Pour bien comprendre ce commandement, il nous faut revenir à son fondement biblique dans les chapitres 1 et 2 du livre de la Genèse, où il nous est parlé de la création de l’homme et de la femme.
Genèse 1.27 déclare : « Dieu créa l’homme à son image... il le créa mâle et femelle(1) ». En Genèse 2.18, il est écrit : « L’Éternel dit : “ Il n’est pas bon que l’homme soit seul. Je lui ferai une aide qui soit son vis-à-vis. ”[...] 23 L’homme dit : “ Voici cette fois celle qui est faite des mêmes os et de la même chair que moi. On l’appellera femme parce qu’elle a été tirée de l’homme. C’est pourquoi l’homme quittera son père et sa mère et s’attachera à sa femme, et ils ne feront qu’un ”. »

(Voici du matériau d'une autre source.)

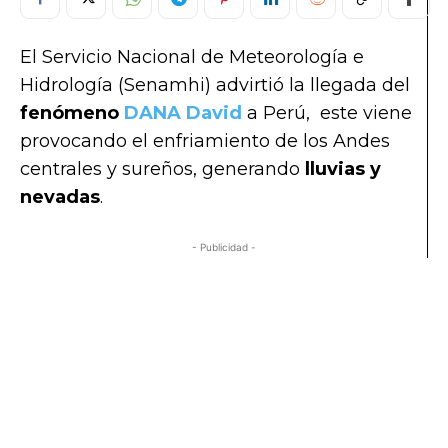
El Servicio Nacional de Meteorología e
Hidrología (Senamhi) advirtió la llegada del
fenómeno
DANA David
a Perú, este viene
provocando el enfriamiento de los Andes
centrales y sureños, generando
lluvias y
nevadas
.
- Publicidad -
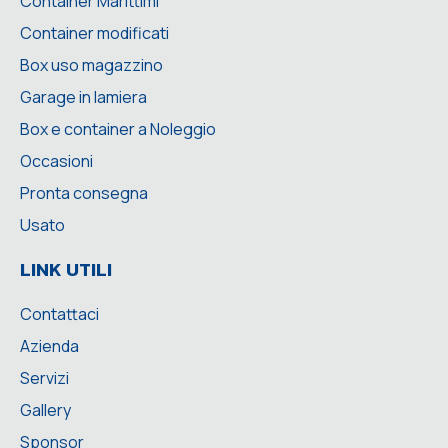
Container Marittimi
Container modificati
Box uso magazzino
Garage in lamiera
Box e container a Noleggio
Occasioni
Pronta consegna
Usato
LINK UTILI
Contattaci
Azienda
Servizi
Gallery
Sponsor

Dans ces deux chapitres, l’union du couple humain nous est montrée non comme une simple réunion de l’homme et de la femme, mais comme une unité profonde. L’homme n’est vraiment une bonne créature, complète, à la gloire et à la ressemblance de Dieu, que lorsqu’il a trouvé un conjoint auquel il s’unit. Jésus lui- même dira : « Ils ne sont plus deux, mais qu’un. »
Comment cette unité se produit-elle ?
Un être unique
Le texte biblique précise que Dieu a d’abord créé un homme. Qu’était cet homme au point de vue sexuel ? Était-ce l’être mâle par opposition à l’être femelle qui n’existait pas encore ? Personnellement, je ne le pense pas. Je crois, avec quelques exégètes, certes minoritaires, que l’homme tiré par Dieu de la poussière de la terre était un être complet qui n’était ni mâle, ni femelle, mais possédait en lui-même la totalité des attributs masculins et féminins. Ce premier homme, créature unique, possédait donc, concentrée en lui-même, la plénitude de la réalité humaine(2).

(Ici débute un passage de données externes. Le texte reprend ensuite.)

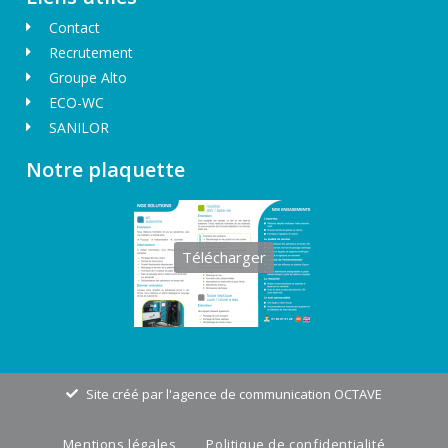
Contact
Recrutement
Groupe Alto
ECO-WC
SANILOR
Notre plaquette
Télécharger
Site créé par l'agence de communication OCTAVE
Mentions légales
Politique de confidentialité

Or Dieu constate que cet homme qui a tout en lui- même est, en définitive, un être trop complet, trop complet, trop parfait pour être vraiment heureux. En effet, quand on possède absolument tout, on n’a plus rien à désirer. Quand tout est en soi, on est seul, on n’a rien à choisir, on n’a rien à aimer.
La plénitude concentrée dans le premier homme, au lieu de l’enrichir, l’isole donc et le replie sur lui-même. Malgré tous les dons merveilleux que le Créateur s’est plu à lui faire, il ne peut être ainsi vraiment à la ressemblance et à l’image de Dieu. Non, un tel être ne ressemble pas au Seigneur qui ne se complaît jamais en lui-même et ne se replie pas sur sa perfection. Dieu est amour, il a choisi d’aimer et de donner : l’œuvre de sa création en est la preuve.
Il faut donc qu’à son tour l’homme puisse choisir, aimer et se donner pour ressembler à son Créateur. Voilà la raison pour laquelle Dieu dit : « Il n’est pas bon que l’homme soit seul, je lui ferai une aide semblable à lui. »
Différenciation
Dieu intervient alors pendant le sommeil de l’homme pour amener à l’existence un nouvel être. Comment opère-t-il pour accomplir ce dessein ? En quelque sorte, il opère un dédoublement ; il coupe l’homme en deux et le sépare en deux êtres distincts : d’un côté le mari, de l’autre, la femme.
Oui, Dieu disjoint cette plénitude de l’être unique : il différencie les sexes, sexe mâle et sexe femelle. Il rassemble en l’une des moitiés toutes les réalités masculines et en l’autre toutes les caractéristiques féminines. Dieu, avec le bistouri de sa Parole, fait une opération chirurgicale.
L’épître aux Hébreux nous rappelle en effet quel bistouri est la Parole de Dieu. Elle est « vivante et efficace, plus tranchante que toute épée à deux tranchants, pénétrante jusqu’à séparer âme et esprit, jointures et moelles ».
Il me semble voir ici, lors de la création de la femme, non pas seulement l’extraction d’une des côtes de l’homme, mais ce partage des sexes, cette séparation d’âme et d’esprit, de jointures et de moelles que la Parole vivante et efficace opère de façon si merveilleuse. Quand Adam sort de son sommeil, il n’est plus cet être complet qui n’aspirait à rien parce que tout était en lui ; il ressent maintenant qu’il est un être mâle, un homme. Puis, à cause du vide qui s’est formé en lui, il ressent aussi qu’un être féminin, inconnu encore, existe en dehors de lui. Il lui faudra désormais chercher jusqu’à ce qu’il la trouve cette créature sortie de lui et qui lui ressemble. Oui, quand Adam se réveille, son cœur bondit d’espérance.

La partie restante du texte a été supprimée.